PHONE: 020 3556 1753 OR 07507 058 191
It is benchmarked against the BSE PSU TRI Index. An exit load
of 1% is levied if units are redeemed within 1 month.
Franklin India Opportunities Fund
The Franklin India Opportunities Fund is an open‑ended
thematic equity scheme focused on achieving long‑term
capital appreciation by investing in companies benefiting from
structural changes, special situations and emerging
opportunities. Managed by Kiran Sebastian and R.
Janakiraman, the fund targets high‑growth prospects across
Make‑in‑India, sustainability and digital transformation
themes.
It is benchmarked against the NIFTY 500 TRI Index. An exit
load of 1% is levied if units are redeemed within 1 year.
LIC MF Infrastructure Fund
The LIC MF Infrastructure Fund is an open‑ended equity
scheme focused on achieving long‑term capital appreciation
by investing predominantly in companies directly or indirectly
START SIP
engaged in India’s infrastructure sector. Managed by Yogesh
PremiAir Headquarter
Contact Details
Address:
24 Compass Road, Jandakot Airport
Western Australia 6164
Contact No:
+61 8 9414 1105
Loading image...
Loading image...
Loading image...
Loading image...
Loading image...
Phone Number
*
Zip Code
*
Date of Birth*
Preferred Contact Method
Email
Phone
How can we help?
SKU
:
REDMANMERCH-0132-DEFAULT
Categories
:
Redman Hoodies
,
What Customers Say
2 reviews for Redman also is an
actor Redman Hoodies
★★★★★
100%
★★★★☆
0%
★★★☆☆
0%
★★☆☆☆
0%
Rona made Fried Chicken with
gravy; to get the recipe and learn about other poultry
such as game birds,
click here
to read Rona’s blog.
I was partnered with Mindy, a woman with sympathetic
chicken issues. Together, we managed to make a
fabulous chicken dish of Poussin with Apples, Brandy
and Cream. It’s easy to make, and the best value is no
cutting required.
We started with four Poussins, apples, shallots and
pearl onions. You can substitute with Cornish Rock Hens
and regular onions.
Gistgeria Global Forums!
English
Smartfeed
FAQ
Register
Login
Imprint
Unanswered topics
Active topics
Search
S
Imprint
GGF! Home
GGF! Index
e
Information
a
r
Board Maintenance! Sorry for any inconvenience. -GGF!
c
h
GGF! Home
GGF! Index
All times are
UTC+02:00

- - - -

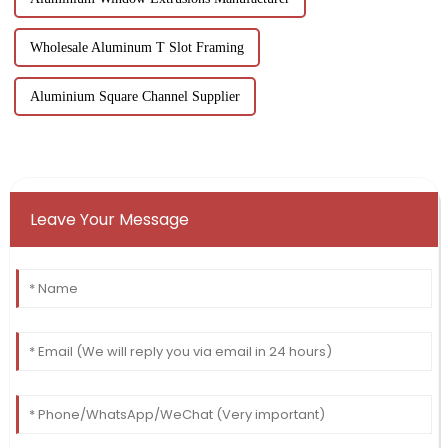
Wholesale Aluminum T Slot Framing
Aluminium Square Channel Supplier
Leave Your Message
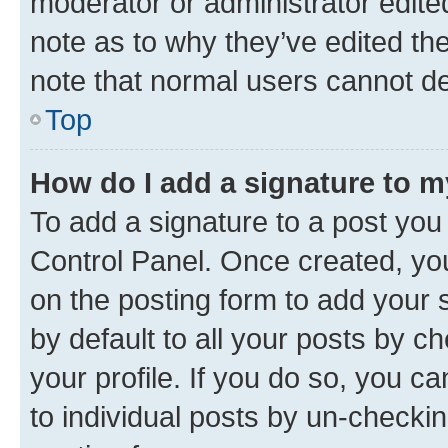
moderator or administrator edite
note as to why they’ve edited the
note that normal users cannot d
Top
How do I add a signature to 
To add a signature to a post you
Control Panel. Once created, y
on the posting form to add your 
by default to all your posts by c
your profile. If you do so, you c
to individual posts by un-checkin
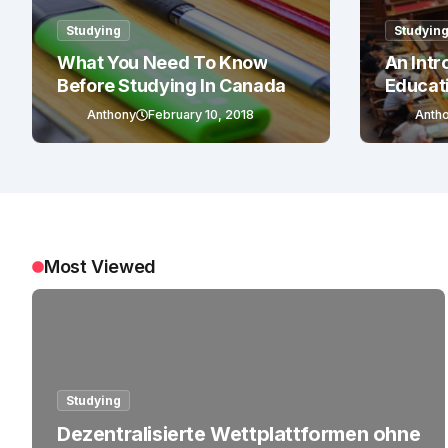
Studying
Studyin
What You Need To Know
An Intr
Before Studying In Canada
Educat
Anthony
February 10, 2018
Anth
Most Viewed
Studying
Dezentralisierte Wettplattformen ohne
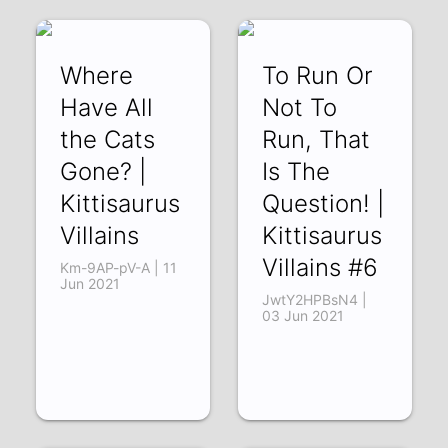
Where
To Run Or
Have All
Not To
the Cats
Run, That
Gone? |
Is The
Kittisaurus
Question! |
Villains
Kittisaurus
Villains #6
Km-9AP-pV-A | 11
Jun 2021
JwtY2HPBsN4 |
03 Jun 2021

- - - -

**EXERCISE BRIEF:** From the entries above, copy each line that holds "Rona".

**EXPECTED OUTPUT:**
Rona made Fried Chicken with
to read Rona’s blog.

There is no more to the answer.